• **Problem**
Copy each record exactly as it reads, leaving out any pictures it holds.

- - -

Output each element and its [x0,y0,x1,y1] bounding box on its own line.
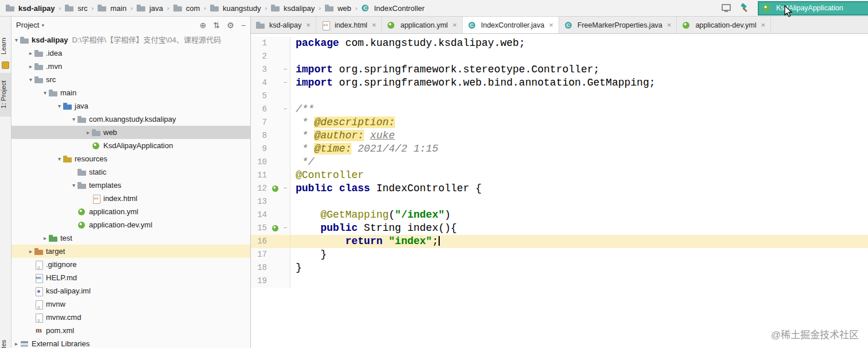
build-hammer-icon[interactable] [739,3,750,13]
tool-tab-project[interactable]: 1: Project [0,73,11,117]
tree-item-ksd-alipay.iml[interactable]: ksd-alipay.iml [11,284,250,297]
code-line-17[interactable]: 17 } [251,248,868,261]
breadcrumb-item-indexcontroller[interactable]: IndexController [360,3,425,13]
breadcrumb-item-web[interactable]: web [324,3,352,13]
line-number[interactable]: 7 [251,116,269,129]
line-number[interactable]: 9 [251,142,269,156]
line-number[interactable]: 16 [251,235,269,248]
tree-item-ksdalipayapplication[interactable]: KsdAlipayApplication [11,139,250,152]
code-line-16[interactable]: 16 return "index"; [251,235,868,248]
tree-item-com.kuangstudy.ksdalipay[interactable]: ▾com.kuangstudy.ksdalipay [11,113,250,126]
close-icon[interactable] [306,21,311,29]
tree-item-application.yml[interactable]: application.yml [11,205,250,218]
hide-icon[interactable]: − [241,21,246,29]
code-text[interactable]: @Controller [290,169,364,182]
code-line-7[interactable]: 7 * @description: [251,116,868,129]
chevron-right-icon[interactable]: ▸ [27,60,34,73]
run-configuration-select[interactable]: KsdAlipayApplication [758,1,868,16]
close-icon[interactable] [761,21,765,29]
close-icon[interactable] [549,21,553,29]
chevron-right-icon[interactable]: ▸ [41,231,49,245]
code-text[interactable] [290,50,296,63]
code-line-14[interactable]: 14 @GetMapping("/index") [251,208,868,222]
preview-icon[interactable] [721,3,731,13]
tree-item-application-dev.yml[interactable]: application-dev.yml [11,218,250,231]
code-text[interactable]: /** [290,103,314,116]
tree-item-resources[interactable]: ▾resources [11,152,250,165]
tree-item-src[interactable]: ▾src [11,73,250,86]
close-icon[interactable] [372,21,377,29]
tree-item-static[interactable]: static [11,165,250,179]
code-line-6[interactable]: 6−/** [251,103,868,116]
chevron-right-icon[interactable]: ▸ [27,245,34,258]
code-text[interactable]: package com.kuangstudy.ksdalipay.web; [290,37,525,50]
chevron-down-icon[interactable]: ▾ [56,152,63,165]
code-line-18[interactable]: 18} [251,261,868,274]
code-line-12[interactable]: 12−public class IndexController { [251,182,868,195]
tool-tab-learn[interactable]: Learn [0,33,11,59]
code-editor[interactable]: 1package com.kuangstudy.ksdalipay.web;23… [251,34,868,348]
code-line-19[interactable]: 19 [251,274,868,288]
tree-item-pom.xml[interactable]: pom.xml [11,324,250,337]
spring-bean-icon[interactable] [269,182,281,195]
code-text[interactable]: * @time: 2021/4/2 1:15 [290,142,438,156]
code-line-3[interactable]: 3−import org.springframework.stereotype.… [251,63,868,76]
learn-plugin-icon[interactable] [2,61,9,69]
tool-tab-favorites[interactable]: Favorites [0,336,11,348]
line-number[interactable]: 19 [251,274,269,288]
line-number[interactable]: 14 [251,208,269,222]
collapse-all-icon[interactable]: ⇅ [214,21,220,29]
close-icon[interactable] [667,21,672,29]
fold-icon[interactable]: − [281,63,290,76]
tab-ksd-alipay[interactable]: ksd-alipay [251,17,316,33]
tab-index.html[interactable]: index.html [316,17,382,33]
code-line-1[interactable]: 1package com.kuangstudy.ksdalipay.web; [251,37,868,50]
code-text[interactable]: import org.springframework.web.bind.anno… [290,76,656,90]
locate-icon[interactable]: ⊕ [200,21,207,29]
chevron-down-icon[interactable]: ▾ [56,99,63,113]
chevron-down-icon[interactable]: ▾ [13,33,20,47]
chevron-down-icon[interactable]: ▾ [27,73,34,86]
breadcrumb-item-kuangstudy[interactable]: kuangstudy [209,3,262,13]
tree-item-templates[interactable]: ▾templates [11,179,250,192]
code-line-13[interactable]: 13 [251,195,868,208]
line-number[interactable]: 15 [251,222,269,235]
tab-application.yml[interactable]: application.yml [382,17,462,33]
tree-item-.mvn[interactable]: ▸.mvn [11,60,250,73]
line-number[interactable]: 12 [251,182,269,195]
tab-application-dev.yml[interactable]: application-dev.yml [677,17,771,33]
chevron-down-icon[interactable]: ▾ [41,86,49,99]
spring-bean-icon[interactable] [269,222,281,235]
code-line-5[interactable]: 5 [251,90,868,103]
tree-item-external-libraries[interactable]: ▸External Libraries [11,337,250,348]
line-number[interactable]: 8 [251,129,269,142]
code-line-11[interactable]: 11@Controller [251,169,868,182]
code-text[interactable] [290,195,296,208]
tree-item-mvnw.cmd[interactable]: mvnw.cmd [11,311,250,324]
close-icon[interactable] [452,21,457,29]
line-number[interactable]: 18 [251,261,269,274]
tab-indexcontroller.java[interactable]: IndexController.java [463,17,559,33]
code-line-9[interactable]: 9 * @time: 2021/4/2 1:15 [251,142,868,156]
code-line-10[interactable]: 10 */ [251,156,868,169]
code-line-8[interactable]: 8 * @author: xuke [251,129,868,142]
chevron-down-icon[interactable]: ▾ [70,113,78,126]
chevron-down-icon[interactable] [41,22,44,28]
fold-icon[interactable]: − [281,182,290,195]
code-line-15[interactable]: 15− public String index(){ [251,222,868,235]
code-text[interactable]: public class IndexController { [290,182,482,195]
tree-item-main[interactable]: ▾main [11,86,250,99]
line-number[interactable]: 2 [251,50,269,63]
breadcrumb-item-ksd-alipay[interactable]: ksd-alipay [5,3,56,13]
breadcrumb-item-java[interactable]: java [135,3,164,13]
breadcrumb-item-com[interactable]: com [172,3,202,13]
tree-item-.idea[interactable]: ▸.idea [11,47,250,60]
line-number[interactable]: 1 [251,37,269,50]
chevron-right-icon[interactable]: ▸ [13,337,20,348]
tree-item-help.md[interactable]: HELP.md [11,271,250,284]
code-text[interactable]: * @author: xuke [290,129,395,142]
line-number[interactable]: 3 [251,63,269,76]
tree-item-ksd-alipay[interactable]: ▾ksd-alipayD:\学相伴\【学相伴】支付宝\04、课程源代码 [11,33,250,47]
breadcrumb-item-src[interactable]: src [64,3,88,13]
fold-icon[interactable]: − [281,76,290,90]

- - -

• **Reply**
Output each element and its [x0,y0,x1,y1] bounding box on its own line.
build-hammer-icon[interactable] [739,3,750,13]
tool-tab-project[interactable]: 1: Project [0,73,11,117]
tree-item-ksd-alipay.iml[interactable]: ksd-alipay.iml [11,284,250,297]
code-line-17[interactable]: 17 } [251,248,868,261]
breadcrumb-item-indexcontroller[interactable]: IndexController [360,3,425,13]
breadcrumb-item-web[interactable]: web [324,3,352,13]
line-number[interactable]: 7 [251,116,269,129]
line-number[interactable]: 9 [251,142,269,156]
line-number[interactable]: 16 [251,235,269,248]
tree-item-ksdalipayapplication[interactable]: KsdAlipayApplication [11,139,250,152]
code-line-16[interactable]: 16 return "index"; [251,235,868,248]
tree-item-com.kuangstudy.ksdalipay[interactable]: ▾com.kuangstudy.ksdalipay [11,113,250,126]
close-icon[interactable] [306,21,311,29]
tree-item-application.yml[interactable]: application.yml [11,205,250,218]
hide-icon[interactable]: − [241,21,246,29]
code-text[interactable]: @Controller [290,169,364,182]
code-line-7[interactable]: 7 * @description: [251,116,868,129]
chevron-right-icon[interactable]: ▸ [27,60,34,73]
run-configuration-select[interactable]: KsdAlipayApplication [758,1,868,16]
close-icon[interactable] [761,21,765,29]
close-icon[interactable] [549,21,553,29]
chevron-right-icon[interactable]: ▸ [41,231,49,245]
code-text[interactable] [290,50,296,63]
code-line-14[interactable]: 14 @GetMapping("/index") [251,208,868,222]
preview-icon[interactable] [721,3,731,13]
tree-item-application-dev.yml[interactable]: application-dev.yml [11,218,250,231]
code-text[interactable]: /** [290,103,314,116]
tree-item-resources[interactable]: ▾resources [11,152,250,165]
tree-item-src[interactable]: ▾src [11,73,250,86]
close-icon[interactable] [372,21,377,29]
tree-item-static[interactable]: static [11,165,250,179]
code-line-6[interactable]: 6−/** [251,103,868,116]
chevron-right-icon[interactable]: ▸ [27,245,34,258]
code-text[interactable]: package com.kuangstudy.ksdalipay.web; [290,37,525,50]
chevron-down-icon[interactable]: ▾ [56,152,63,165]
code-line-18[interactable]: 18} [251,261,868,274]
code-line-12[interactable]: 12−public class IndexController { [251,182,868,195]
tool-tab-learn[interactable]: Learn [0,33,11,59]
code-editor[interactable]: 1package com.kuangstudy.ksdalipay.web;23… [251,34,868,348]
code-line-19[interactable]: 19 [251,274,868,288]
tree-item-pom.xml[interactable]: pom.xml [11,324,250,337]
spring-bean-icon[interactable] [269,182,281,195]
code-text[interactable]: * @time: 2021/4/2 1:15 [290,142,438,156]
code-line-3[interactable]: 3−import org.springframework.stereotype.… [251,63,868,76]
learn-plugin-icon[interactable] [2,61,9,69]
tool-tab-favorites[interactable]: Favorites [0,336,11,348]
line-number[interactable]: 19 [251,274,269,288]
line-number[interactable]: 14 [251,208,269,222]
collapse-all-icon[interactable]: ⇅ [214,21,220,29]
close-icon[interactable] [667,21,672,29]
fold-icon[interactable]: − [281,63,290,76]
tab-ksd-alipay[interactable]: ksd-alipay [251,17,316,33]
tab-index.html[interactable]: index.html [316,17,382,33]
code-line-1[interactable]: 1package com.kuangstudy.ksdalipay.web; [251,37,868,50]
code-text[interactable]: import org.springframework.web.bind.anno… [290,76,656,90]
locate-icon[interactable]: ⊕ [200,21,207,29]
chevron-down-icon[interactable]: ▾ [56,99,63,113]
chevron-down-icon[interactable]: ▾ [13,33,20,47]
chevron-down-icon[interactable]: ▾ [27,73,34,86]
breadcrumb-item-kuangstudy[interactable]: kuangstudy [209,3,262,13]
tree-item-templates[interactable]: ▾templates [11,179,250,192]
code-line-13[interactable]: 13 [251,195,868,208]
line-number[interactable]: 15 [251,222,269,235]
tab-application.yml[interactable]: application.yml [382,17,462,33]
tree-item-.mvn[interactable]: ▸.mvn [11,60,250,73]
line-number[interactable]: 12 [251,182,269,195]
tab-application-dev.yml[interactable]: application-dev.yml [677,17,771,33]
chevron-down-icon[interactable]: ▾ [41,86,49,99]
spring-bean-icon[interactable] [269,222,281,235]
code-line-5[interactable]: 5 [251,90,868,103]
tree-item-external-libraries[interactable]: ▸External Libraries [11,337,250,348]
line-number[interactable]: 8 [251,129,269,142]
code-line-11[interactable]: 11@Controller [251,169,868,182]
code-text[interactable] [290,195,296,208]
tree-item-mvnw.cmd[interactable]: mvnw.cmd [11,311,250,324]
close-icon[interactable] [452,21,457,29]
line-number[interactable]: 18 [251,261,269,274]
tab-indexcontroller.java[interactable]: IndexController.java [463,17,559,33]
code-line-9[interactable]: 9 * @time: 2021/4/2 1:15 [251,142,868,156]
code-line-10[interactable]: 10 */ [251,156,868,169]
code-line-8[interactable]: 8 * @author: xuke [251,129,868,142]
chevron-down-icon[interactable]: ▾ [70,113,78,126]
chevron-down-icon[interactable] [41,22,44,28]
fold-icon[interactable]: − [281,182,290,195]
code-line-15[interactable]: 15− public String index(){ [251,222,868,235]
code-text[interactable]: public class IndexController { [290,182,482,195]
tree-item-main[interactable]: ▾main [11,86,250,99]
line-number[interactable]: 2 [251,50,269,63]
breadcrumb-item-ksd-alipay[interactable]: ksd-alipay [5,3,56,13]
breadcrumb-item-java[interactable]: java [135,3,164,13]
breadcrumb-item-com[interactable]: com [172,3,202,13]
tree-item-.idea[interactable]: ▸.idea [11,47,250,60]
line-number[interactable]: 1 [251,37,269,50]
chevron-right-icon[interactable]: ▸ [13,337,20,348]
tree-item-help.md[interactable]: HELP.md [11,271,250,284]
code-text[interactable]: * @author: xuke [290,129,395,142]
line-number[interactable]: 3 [251,63,269,76]
tree-item-ksd-alipay[interactable]: ▾ksd-alipayD:\学相伴\【学相伴】支付宝\04、课程源代码 [11,33,250,47]
breadcrumb-item-src[interactable]: src [64,3,88,13]
fold-icon[interactable]: − [281,76,290,90]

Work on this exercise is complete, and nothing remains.